NF1 mutations cause neurofibromatosis type 1 (NF1), an autosomal dominant disorder affecting multiple body systems. It is characterized by multiple café-au-lait spots, axillary and inguinal freckling, multiple cutaneous neurofibromas, and Lisch nodules. The most common neoplasms observed in individuals with NF1 include peripheral nerve sheath tumors, gastrointestinal stromal tumors (GIST), central nervous system gliomas, leukemias, paragangliomas (PGLs) and pheochromocytomas (PCCs), and breast cancer. Multiple population-based studies have demonstrated a 3 to 5-fold increase in lifetime breast cancer risk for women with NF1, with the highest risks for those less than 50 years of age.47 In addition, individuals with NF1 have an estimated lifetime risk for PGLs and PCCs of up to 7%.100
NF2 heterozygous germline pathogenic mutations cause neurofibromatosis type 2 (NF2), characterized by development of multiple nerve sheath tumors, most notably bilateral vestibular schwannomas (present in over 90% of individuals), as well schwannomas of other cranial nerves (in 24-51%), intracranial meningiomas (in 45-58%), and spinal tumors including meningiomas, schwannomas, gliomas, ependymomas, and rarely astrocytomas (combined 63-90%).48 Approximately 50% of all NF2 mutations are inherited while the remaining 50% are de novo events. Of the NF2 mutations that are de novo events, up to 30% are mosaic.49
PHOX2B functions as a transcription factor involved in the development of several major noradrenergic neuron populations and the determination of neurotransmitter phenotype. Expansion of a 20 amino acid polyalanine tract in this protein by 5-13 aa has been associated with congenital central hypoventilation syndrome (CCHS), characterized by apparent hypoventilation due to autonomic nervous system dysregulation (ANSD) as well as abnormalities of neural crest-derived structures, such as Hirschsprung disease (HSCR), and tumors of neural crest origin.50 Heterozygous germline mutations outside the polyalanine repeat region predispose to neuroblastic tumors such as neuroblastoma, ganglioneuroblastoma, and ganglioneuroma, with or without other neurocristopathies of CCHS and HSCR.51 Genotype-phenotype correlations are under study to help better define disease mechanisms and the extent of overlap of the various phenotypes associated with PHOX2B mutations.52
POT1 heterozygous germline alterations have been identified in familial and unselected cases of glial tumors such as glioma, astrocytoma, and oligodendroglioma, and appear to demonstrate incomplete penetrance.53,54 Lifetime cancer risk estimates for POT1 mutation carriers are not currently available.

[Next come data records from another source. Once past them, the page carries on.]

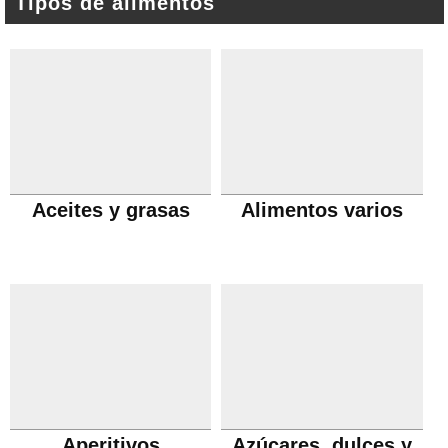
Tipos de alimentos
Aceites y grasas
Alimentos varios
Aperitivos
Azúcares, dulces y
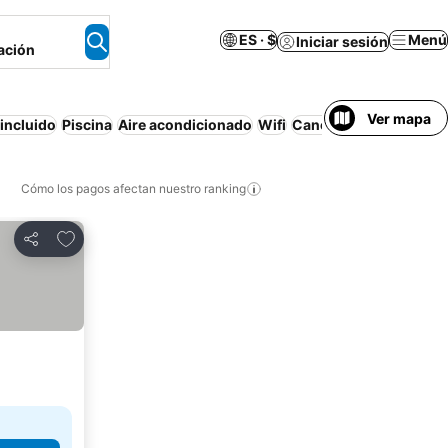
ES · $
Menú
Iniciar sesión
ación
Ver mapa
incluido
Piscina
Aire acondicionado
Wifi
Cancelación gratuita
Cómo los pagos afectan nuestro ranking
Agregar a favoritos
Compartir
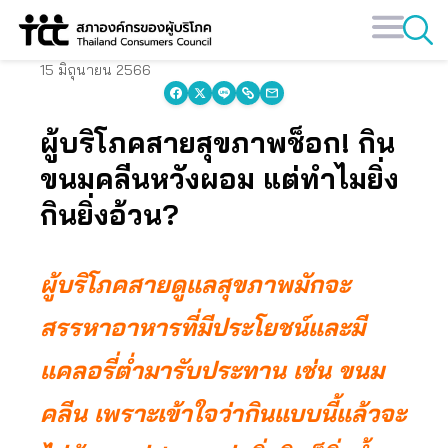
Skip
to
content
15 มิถุนายน 2566
ผู้บริโภคสายสุขภาพช็อก! กิน
ขนมคลีนหวังผอม แต่ทำไมยิ่ง
กินยิ่งอ้วน?
ผู้บริโภคสายดูแลสุขภาพมักจะ
สรรหาอาหารที่มีประโยชน์และมี
แคลอรี่ต่ำมารับประทาน เช่น ขนม
คลีน เพราะเข้าใจว่ากินแบบนี้แล้วจะ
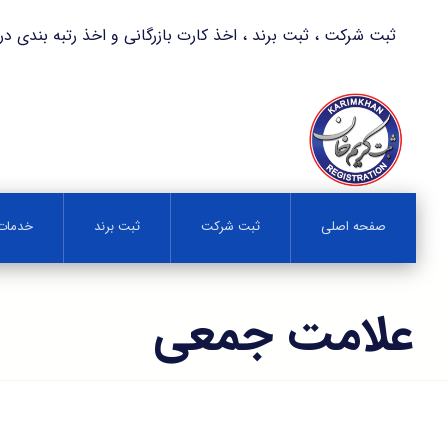
ثبت شرکت ، ثبت برند ، اخذ کارت بازرگانی و اخذ رتبه بندی در کمترین زمان 
صفحه اصلی
ثبت شرکت
ثبت برند
خدمات 
علامت جمعی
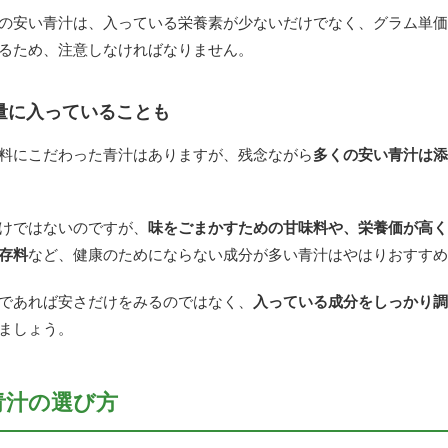
の安い青汁は、入っている栄養素が少ないだけでなく、グラム単価
るため、注意しなければなりません。
量に入っていることも
料にこだわった青汁はありますが、残念ながら
多くの安い青汁は添
けではないのですが、
味をごまかすための甘味料や、栄養価が高く
存料
など、健康のためにならない成分が多い青汁はやはりおすすめ
であれば安さだけをみるのではなく、
入っている成分をしっかり調
ましょう。
青汁の選び方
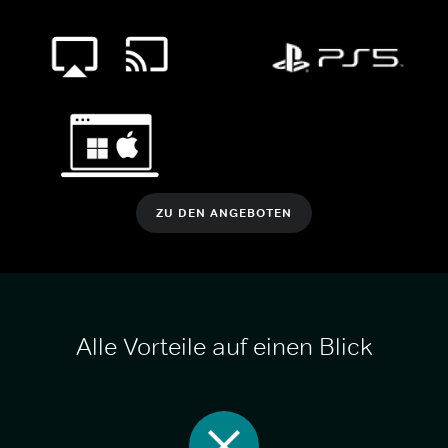
ZU DEN ANGEBOTEN
Alle Vorteile auf einen Blick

PRKAR1A heterozygous germline pathogenic mutations cause Carney Complex, which is characterized by primary pigmented nodular adrenocortical disease (PPNAD)(present in 26-60% of individuals), pituitary adenoma (in 10-12%), cardiac myxoma (in 32-53%), skin and breast myxomas (in 20-33%), thyroid nodules (in 25%) and/or carcinoma (in 2-5%), large-cell calicifying sertoli cell tumor (in 33-41%), and psammomatous melanotic schwannomas (in 8-10%). 55-58
PTCH1 mutations cause nevoid basal cell carcinoma syndrome (NBCCS), also referred to as Gorlin syndrome. NBCCS/Gorlin syndrome is an autosomal dominant condition with a de novo mutation rate of approximately 20-30%, and up to 90% of affected individuals develop basal cell carcinoma. In addition, NBCCS can cause odontogenic keratocysts, congenital skeletal anomalies, cerebral calcifications, macrocephaly, polydactyly, intellectual disability, palmar epidermal pits, and cardiac and ovarian fibromas.59-63 Up to 5% of children with NBCCS develop medulloblastoma, also called primitive neuroectodermal tumor (PNET), most often the desmoplastic subtype. The diagnosis of NBCCS has historically been made based on clinical features.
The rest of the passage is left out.